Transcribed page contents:
·····
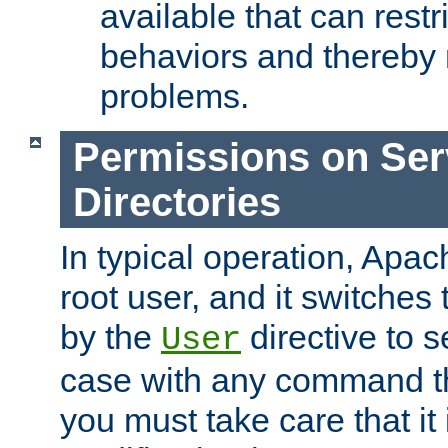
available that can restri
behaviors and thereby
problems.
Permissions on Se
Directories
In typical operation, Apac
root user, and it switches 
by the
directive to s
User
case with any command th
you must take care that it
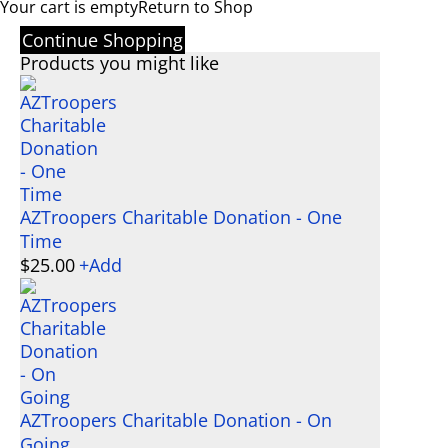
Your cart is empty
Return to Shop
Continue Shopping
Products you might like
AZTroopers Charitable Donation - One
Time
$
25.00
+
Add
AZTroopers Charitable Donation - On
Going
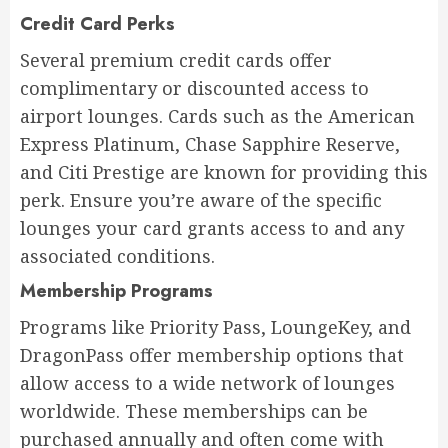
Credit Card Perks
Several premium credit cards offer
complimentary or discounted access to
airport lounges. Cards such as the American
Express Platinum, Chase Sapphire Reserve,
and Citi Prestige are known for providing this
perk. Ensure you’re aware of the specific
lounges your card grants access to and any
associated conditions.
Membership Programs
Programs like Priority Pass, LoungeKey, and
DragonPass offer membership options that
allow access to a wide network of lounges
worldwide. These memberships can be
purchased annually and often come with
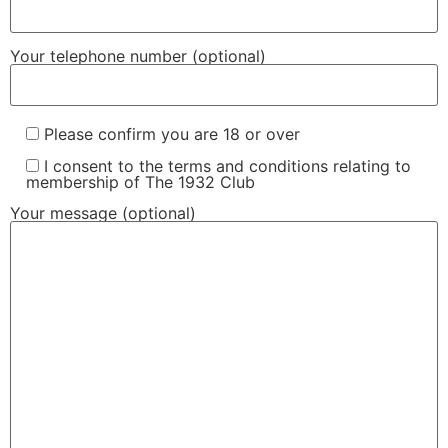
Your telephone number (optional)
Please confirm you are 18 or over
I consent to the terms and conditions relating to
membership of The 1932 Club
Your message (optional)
·····
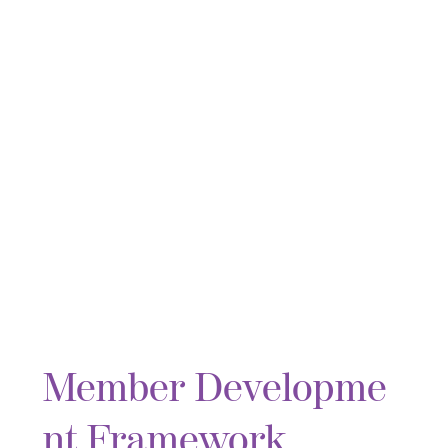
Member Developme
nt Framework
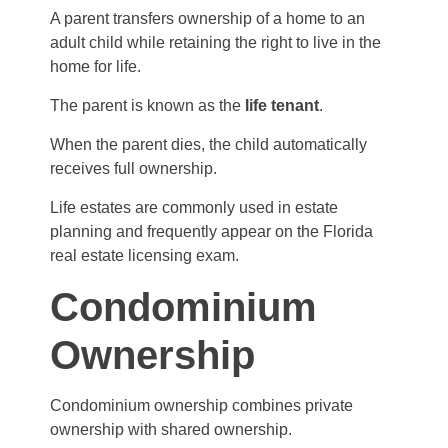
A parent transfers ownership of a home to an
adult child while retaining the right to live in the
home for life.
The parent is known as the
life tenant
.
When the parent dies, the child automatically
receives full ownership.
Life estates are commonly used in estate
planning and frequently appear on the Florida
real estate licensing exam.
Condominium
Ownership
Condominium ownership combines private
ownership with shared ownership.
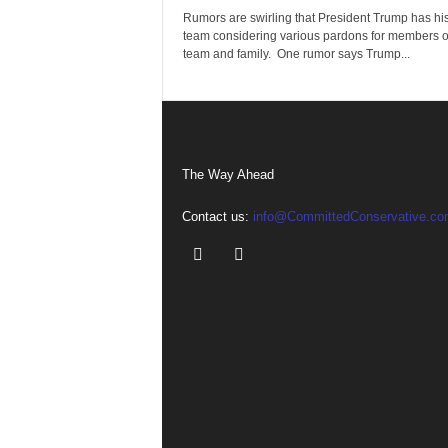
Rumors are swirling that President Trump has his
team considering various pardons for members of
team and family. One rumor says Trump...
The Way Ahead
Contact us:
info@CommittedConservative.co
·····
WHAT YOU HAVE TO DO: Find the lines in the records that contain the word "parent", then copy every one of them.

RESPONSE AREA:
A parent transfers ownership of a home to an
The parent is known as the
When the parent dies, the child automatically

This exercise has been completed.